Inasmuch as Guinder and the impoverished villagers seem eternally bound to the Sisyphean ritual of breaking rocks in the quarries of Carabayllo, the second chapter, The Word, reflects a moral captivity as ethnic Kurd, former mayor of Diyarbakir in the now fractured former nation of Kurdistan (that has since been regionally divided among Turkey, Syria, Iran, and Iraq), political dissident, and Turkish exile, Mehdi Zana sits in his empty apartment in Sweden and wistfully speaks of a beloved ancestral homeland that he can no longer return to (and politically, no longer exists), a wife (imprisoned parliamentarian and Sakharov Peace Prize winner, Leyla Zana) he cannot visit in captivity for fear of his own arrest, and university-aged children whom he can only visit a few times a year in France after being denied asylum by the government.
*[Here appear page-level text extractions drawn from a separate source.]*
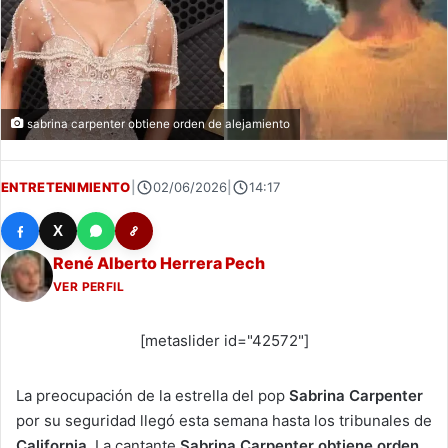
sabrina carpenter obtiene orden de alejamiento
ENTRETENIMIENTO
|
02/06/2026
|
14:17
X
René Alberto Herrera Pech
VER PERFIL
[metaslider id="42572"]
La preocupación de la estrella del pop
Sabrina Carpenter
por su seguridad llegó esta semana hasta los tribunales de
California
. La cantante
Sabrina Carpenter obtiene orden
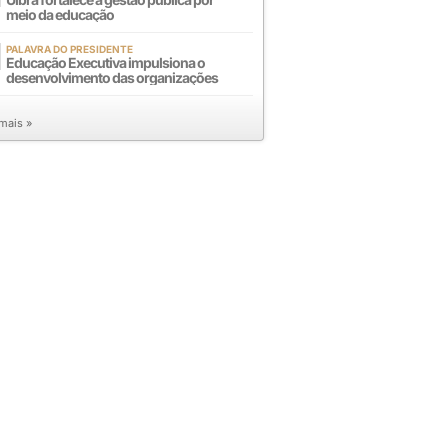
meio da educação
PALAVRA DO PRESIDENTE
Educação Executiva impulsiona o
desenvolvimento das organizações
 mais »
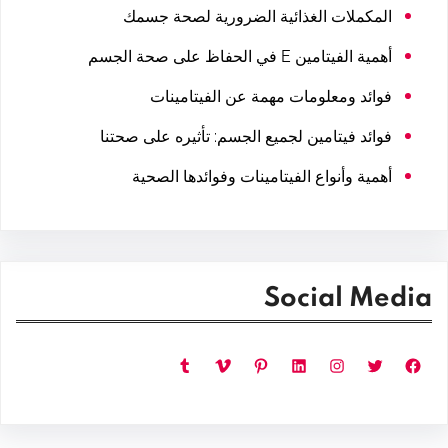
المكملات الغذائية الضرورية لصحة جسمك
أهمية الفيتامين E في الحفاظ على صحة الجسم
فوائد ومعلومات مهمة عن الفيتامينات
فوائد فيتامين لجميع الجسم: تأثيره على صحتنا
أهمية وأنواع الفيتامينات وفوائدها الصحية
Social Media
فيسبوك
تويتر
إنستجرام
لينكد إن
بينتريست
فيميو
تمبلر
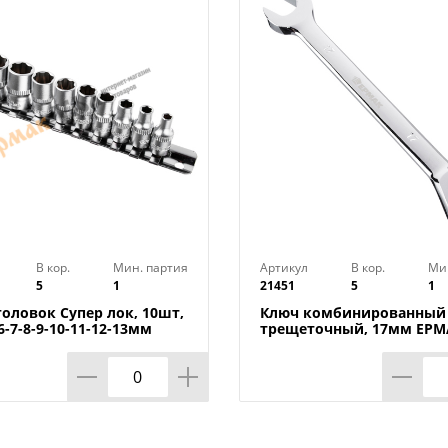
Размер посадки на инструмент: 1/2 дю
Ударная: нет
В кор.
Мин. партия
Артикул
В кор.
Ми
5
1
21451
5
1
головок Супер лок, 10шт,
Ключ комбинированный
-6-7-8-9-10-11-12-13мм
трещеточный, 17мм ЕРМА
 1/50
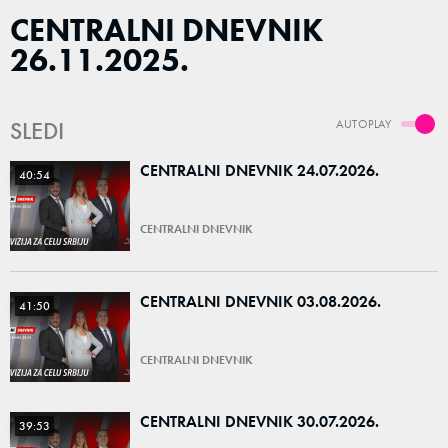
CENTRALNI DNEVNIK
26.11.2025.
SLEDI
AUTOPLAY
CENTRALNI DNEVNIK 24.07.2026.
40:54
CENTRALNI DNEVNIK
CENTRALNI DNEVNIK 03.08.2026.
41:50
CENTRALNI DNEVNIK
CENTRALNI DNEVNIK 30.07.2026.
39:53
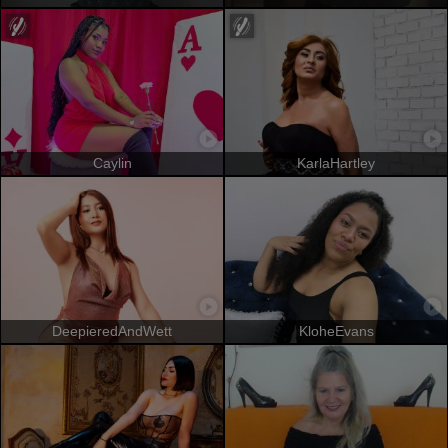
Caylin
KarlaHartley
DeepieredAndWett
KloheEvans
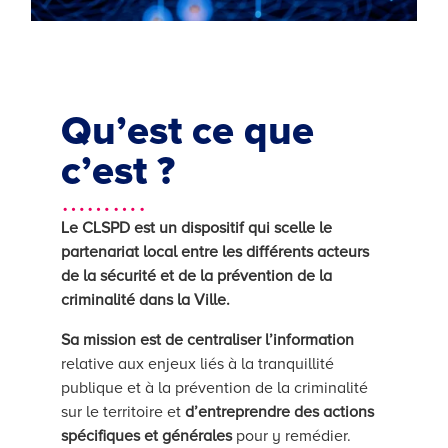
Qu’est ce que
c’est ?
……….
Le CLSPD est un dispositif qui scelle le
partenariat local entre les différents acteurs
de la sécurité et de la prévention de la
criminalité dans la Ville.
Sa mission est de centraliser l’information
relative aux enjeux liés à la tranquillité
publique et à la prévention de la criminalité
sur le territoire et
d’entreprendre des actions
spécifiques et générales
pour y remédier.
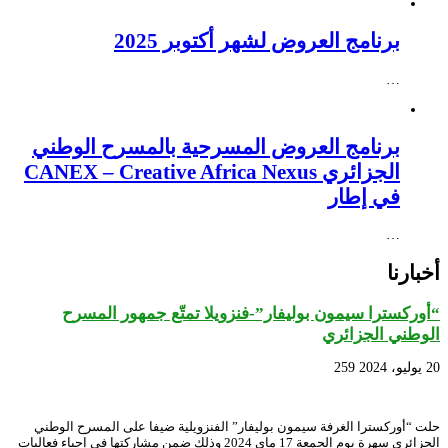
برنامج العروض لشهر أكتوبر 2025
…
برنامج العروض المسرحية بالمسرح الوطني
الجزائري CANEX – Creative Africa Nexus
في إطار
…
أخبارنا
“أوركسترا سيمون بوليفار”-فنزويلا تمتّع جمهور المسرح
الوطني الجزائري
20 يوليو، 2024
259
حلت “أوركسترا الغرفة سيمون بوليفار” الفنزويلية ضيفا على المسرح الوطني
الجزائري سهرة يوم الجمعة 17 ماي 2024 وذلك ضمن مشاركتها في إحياء فعاليات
Juxtaposing the tranquil, yet cold emptiness of Mehdi’s life in his adopted country with archival photographs, newsreels, and panoramic shots of modern day Diyarbakir and Istanbul (most notably, in the longstanding protest vigils of the women dubbed as “Saturday Mothers” searching for information on their missing loved ones in Galatasaray Square) that reinforce the chaos and dichotomy, yet enduring beauty of the landscape and its long-suffering, persecuted people (a paradox that is reflected in a woman’s comment on how the Tigris River, once a destination for lovers to meet, is now a place to look for bodies of missing loved ones), Corcuera illustrates the inhumanity borne, not of economic poverty, but of a spiritual one created by perpetual dislocation and exile.
On the surface, the concluding chapter, Life on the rituals of state execution in Texas may seem incongruous to the notion of innocent victims represented by Guindar and Mehdi. Told from the perspective of an aging, death row inmate, Thomas Miller-El (whose own conviction was subsequently determined by the Supreme Court to have been based on a skewed jury created by racially biased jury selection process) and Tomás Rangel, the father of a death row inmate who religiously travels from Mexico to Texas to meet with a support group for the families of death row inmates on announced days of execution in order to provide solidarity and publicly protest against capital punishment, Corcuera presents a potent inquiry, not into the attribution of guilt or innocence, but rather, on the nature of a state’s often inequitable dispensation of punishment, where the process of imposing a rigid code of moral righteousness itself leaves its own tragic legacy of voiceless, anonymous, and innocent victims. Concluding with the parting image of a pensive Thomas gazing out through the reinforced mesh of a visiting booth that segues to a kite navigated by Guinder flying over the horizon, the metaphoric image becomes one of a return to innocence, a spiritual transcendence achieved through the restored humanity of compassion, mutual struggle, and ennobled perseverance.